My pH lately has been relatively high (7.6), and I am housing Discus, which prefer slightly acidic waters (6.5). I would like to know any safe methods of lowering the pH without affecting the plants. I read on the back of a powdered product called Proper pH, that phosphate buffers would not be suitable for planted tanks. Any suggestions would be highly greatful. 

Thanks in advance,

Louis


----------



## zeek (Jan 5, 2005)

Hi Louis, 

The most effective method is to inject CO2, preferably by a pressurized setup. You can try DIY CO2 if you don't have the money to spend just now (search for DIY CO2 here on APC). For Discus spending the ~$150USD is pretty much a no-brainer in my opinion. It'll do wonders for your plants as well, provided you provide a proper fertilizing regimin and lighting to match.
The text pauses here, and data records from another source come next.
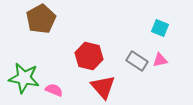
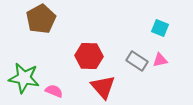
red hexagon: rotated 12 degrees counterclockwise
pink semicircle: moved 1 px down
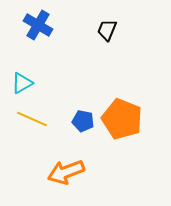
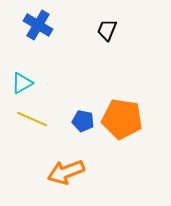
orange pentagon: rotated 12 degrees counterclockwise
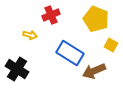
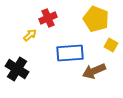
red cross: moved 3 px left, 3 px down
yellow arrow: rotated 56 degrees counterclockwise
blue rectangle: rotated 36 degrees counterclockwise
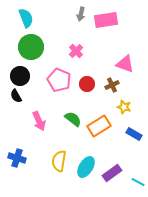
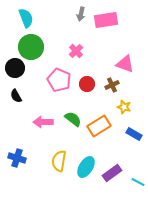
black circle: moved 5 px left, 8 px up
pink arrow: moved 4 px right, 1 px down; rotated 114 degrees clockwise
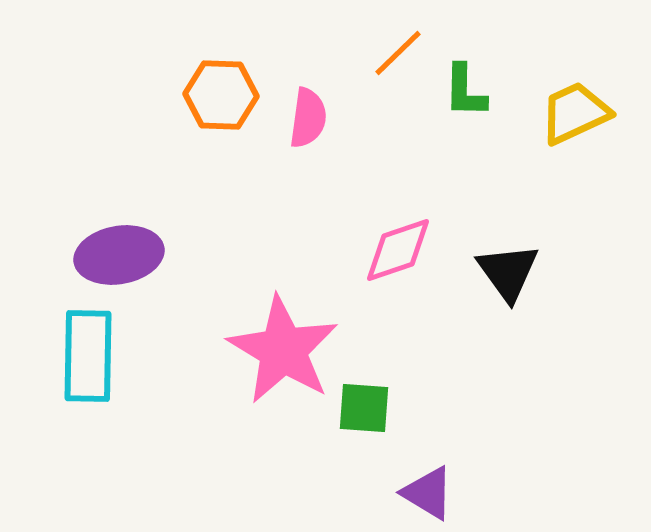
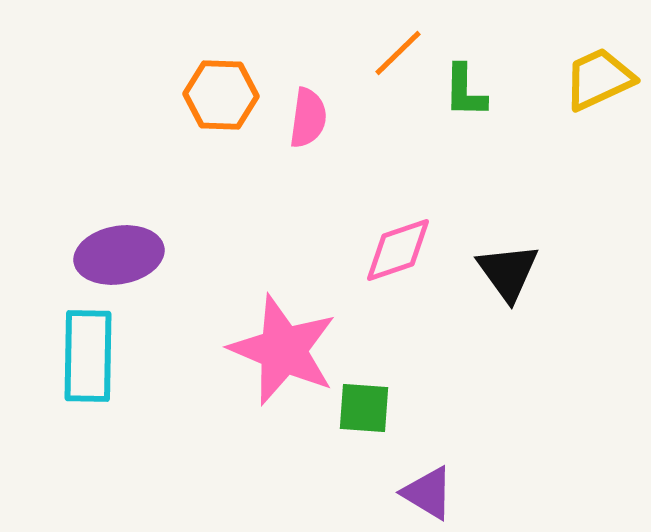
yellow trapezoid: moved 24 px right, 34 px up
pink star: rotated 8 degrees counterclockwise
I assume you have a cannister-style filtration system. You can add peat moss to it by bagging it in a fine-mesh bag. These are available at your LFS, or you can just use panty-hose. This will lower the Ph, but you will need to refresh it every three months.

Isaac


----------



## John N. (Dec 11, 2005)

Welcome to Aquatic Plant Central.

I second Zeek's recommendation. I would avoid using the proper pH stuff since it's not as cost effective as injecting DIY co2. Plus with more co2, your plants will grow better. I used proper pH, and I just ended up with cloudy water as a result of the chemical reaction, the ph did drop though. 

However if you still want to use the powder method, I think gregwatson.com has the same chemical that lowers pH. This would be cheaper than purchasing ph buffers all the time.

-John N.


----------